Présentation de l’éditeur
Quand on a dix-sept ans, croiser le regard d'un bandit de grand chemin qui ne s'appelle pas encore Staline peut changer le cours de sa vie. Quand dans le même temps, on veut tout abandonner pour une fille qui prend la pose contre une poignée de Kopeks, on va au-devant de gros problèmes. L'épopée d'Anton Semenov commence dans le Tbilissi prérévolutionnaire de 1905 pour s'achever en 1920 sur un navire français mouillant en mer Noire. Du Caucase jusqu'à la Sibérie profonde, il ne va cesser de courir après ses propres chimères sans espoir de retour. Pendant le temps de cet exil intérieur, ce jeune homme bien né va devoir grandir vite, survivre en milieux hostiles, traverser vaille que vaille les prémices de la grande révolution pour enfin atteindre son but, le toucher en plein cœur. Si sous bien des aspects "Amer Noir" tient du Western slave, c'est aussi le récit intime d'une quête amoureuse qui abolit parfois les frontières de la raison.
Extrait
Elle s’est plantée contre la porte, enfin, suffisamment sur le côté pour ne pas entraver le départ précipité de son fils. Il lance un dernier coup d’œil circulaire qui ressemble plus à un adieu à sa chambre d’enfance qu’à un ultime pointage de ce qui pourrait lui manquer.- Mon fils bien-aimé.

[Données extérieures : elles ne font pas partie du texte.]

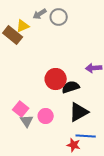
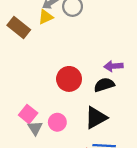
yellow triangle: (23, 26) -> (46, 17), moved
black semicircle: (71, 87) -> (104, 85), moved

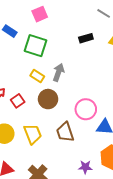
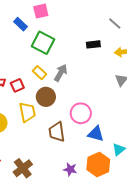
pink square: (40, 14) -> (41, 11), moved
red square: (18, 101) -> (17, 85), moved
yellow trapezoid: (33, 134) -> (27, 112), moved

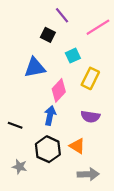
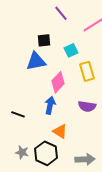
black square: (48, 35) -> (44, 40), moved, turned -32
yellow rectangle: (90, 78) -> (87, 71), turned -42
orange triangle: (77, 146) -> (60, 131), moved
black hexagon: (48, 149) -> (46, 153), moved

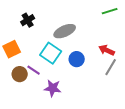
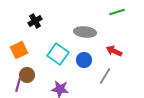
gray ellipse: (65, 31) -> (85, 32), moved, turned 30
gray line: (111, 67) -> (105, 76), moved
purple line: (34, 70) -> (18, 85), moved, turned 72

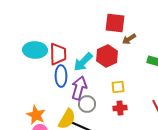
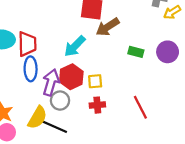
brown arrow: (129, 39) -> (108, 27), size x1.5
red hexagon: (107, 56) -> (71, 77), moved
cyan arrow: (83, 62) -> (75, 46), moved

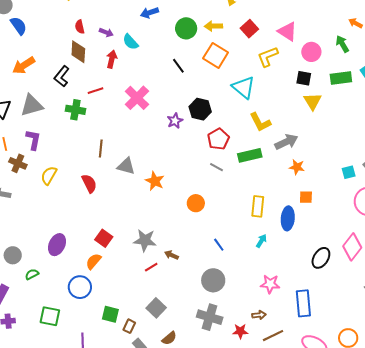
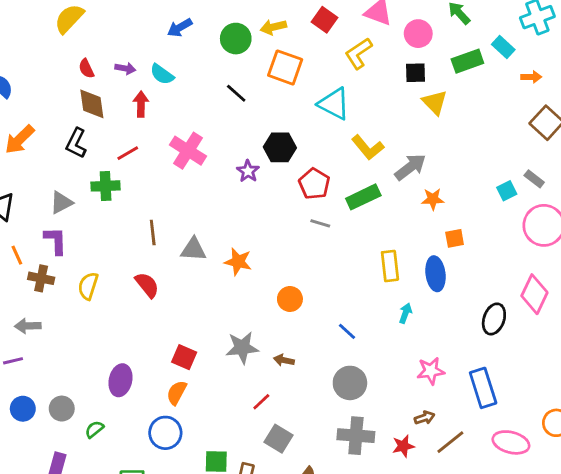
gray triangle: (32, 105) -> (61, 203), moved, size x0.7
orange circle: (196, 203) -> (290, 299), moved
red line: (151, 267) -> (261, 402), moved

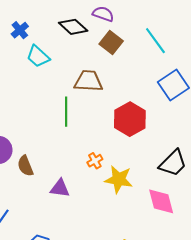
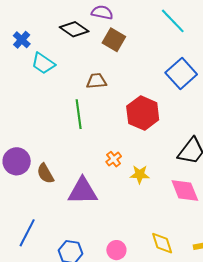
cyan line: (155, 41) -> (173, 21), moved
brown trapezoid: (88, 81) -> (97, 81), size x0.7
yellow star: (119, 179) -> (140, 174), size x0.7
purple triangle: (60, 188) -> (83, 191), size x1.5

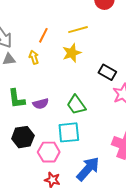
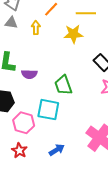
blue arrow: (88, 169) -> (57, 150), size x0.6

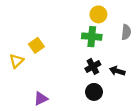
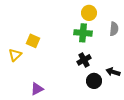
yellow square: (36, 45) -> (33, 41), turned -32
black arrow: (117, 71) -> (113, 72), moved
black circle: (94, 92) -> (94, 81), moved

Je le savais. J’ai toujours su que tu partirais.Il dévale l’escalier.Elle n’a pas bougé.- Dans ce cas, dis-toi simplement que le jour vient d’arriver, aujourd’hui, là, maintenant. Dis-toi que c’est le début de ma vie. Dis-toi aussi que j’ai quelque chose de noble à accomplir. Dis-toi tout cela et tu te sentiras mieux.Lui pense qu’il ne la reverra peut-être pas avant longtemps. Si longtemps qu'il en oubliera peut-être les contours de son visage. Il pourrait remonter l’escalier, lui prendre les mains dans ses mains, les baiser avec la dévotion d’un fils reconnaissant ; il pourrait tout au moins l’embrasser. Mais il sait aussi qu’en croisant son regard éperdu, elle défaillirait immanquablement à ses pieds, anéantissant à coup sûr cet élan du destin. Dans certaines circonstances, il est préférable de ne pas se retourner.
Notre chronique Une écriture fluide, un maniement subtil de la langue française. Voici l’histoire touchante d’un homme, Anton, qui se penche à la fin de sa vie sur ses souvenirs, plus ou moins imprécis :
« Qu’est-ce qu’il reste quand on commence à entrevoir le début de la fin ? »

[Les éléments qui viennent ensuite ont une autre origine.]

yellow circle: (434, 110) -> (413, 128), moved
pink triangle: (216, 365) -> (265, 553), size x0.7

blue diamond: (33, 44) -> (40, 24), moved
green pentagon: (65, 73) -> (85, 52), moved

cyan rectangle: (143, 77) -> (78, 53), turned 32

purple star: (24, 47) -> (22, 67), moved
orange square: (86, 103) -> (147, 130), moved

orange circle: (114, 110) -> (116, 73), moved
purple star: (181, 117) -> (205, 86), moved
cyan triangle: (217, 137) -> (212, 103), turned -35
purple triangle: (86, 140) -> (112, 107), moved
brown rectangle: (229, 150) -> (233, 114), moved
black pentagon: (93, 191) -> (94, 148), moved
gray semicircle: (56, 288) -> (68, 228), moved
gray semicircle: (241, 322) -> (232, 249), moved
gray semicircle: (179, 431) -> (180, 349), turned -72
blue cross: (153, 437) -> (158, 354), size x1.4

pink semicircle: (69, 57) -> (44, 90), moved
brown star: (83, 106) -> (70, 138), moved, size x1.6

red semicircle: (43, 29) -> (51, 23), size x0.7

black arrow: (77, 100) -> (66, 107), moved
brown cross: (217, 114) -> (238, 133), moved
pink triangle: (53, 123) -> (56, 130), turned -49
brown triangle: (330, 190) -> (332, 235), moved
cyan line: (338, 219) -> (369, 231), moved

Amer Noir est plus qu’un roman dépaysant. Il s’agit avant tout d’un bildungsroman, d’un voyage au cœur de soi-même à la recherche de ses limites. Un livre qui nous immerge dans une Russie dont nous, Occidentaux, ignorons tellement de choses, la Russie prérévolutionnaire… C’est la vision du petit père des peuples, dans sa jeunesse, lorsqu’on l’avait surnommé Koba et plus tard Staline, qui signifie « acier » en russe, à travers le regard du protagoniste, jeune homme bien implanté dans la bourgeoisie, milieu étouffant auquel il tente d’échapper par tous les moyens, pour suivre ses rêves. Don Quichotte d’une société archaïque, Anton, le héros / anti-héros, essaie de se réaliser. Son envie éperdue de ne pas mener une vie morne et insignifiante, quitte à tout perdre, est le point de départ de ses aventures. Les personnages sont tous intéressants car ils ne sont pas utilisés comme faire-valoir du personnage principal, qui tel un Dr Jekyll et Mr Hyde russe, évolue dans ce récit écrit comme une fable.
Ce texte nous rappelle subtilement le magic realism de Cent ans de Solitude. Un rythme mélancolique, un récit de vie et de mort, dévorant. Une véritable épopée qui restera longtemps gravée en nous, même si Staline est mort de sa belle mort…
Interview d'Éric 
Marie-Hélène et Thierry, en préambule, je dois dire qu'en tant que lecteur, je me moque bien de savoir si tel ou tel écrivain est un authentique sale type ou Gandhi personnifié derrière son clavier. Je ne m'intéresse qu'au strict produit de son travail. Par ailleurs, je n'aime pas ergoter sur ce que j'ai écrit pour la simple raison que je ne me sens plus possesseur de mon "œuvre" dès lors qu'elle est achevée. Je la livre aux éventuels lecteurs, libres à eux de se l'approprier, d'entrer comme ils veulent dans ma danse ou d'en faire un pied de lit si bon leur semble. Je me dé-livre en quelque sorte. Si bien qu'il m'arrive parfois de ne plus être certain d'avoir écrit le roman dont il est question.
Fin du préambule, début de l'interview (j'aime avoir le contrôle)

Quand as-tu commencé à écrire ? 
En CP je crois. J'étais fasciné par le mot Képi qui illustrait la lettre K. Pour ce qui est des phrases et des chapitres, d'aussi loin que je me souvienne j'ai toujours eu en tête des épopées plus ou moins intimes qui restaient au stade fantasmatique. J'ai commencé à mettre tout ça noir sur blanc… je ne sais plus trop quand à vrai dire. Peut-être en sortant de la douche.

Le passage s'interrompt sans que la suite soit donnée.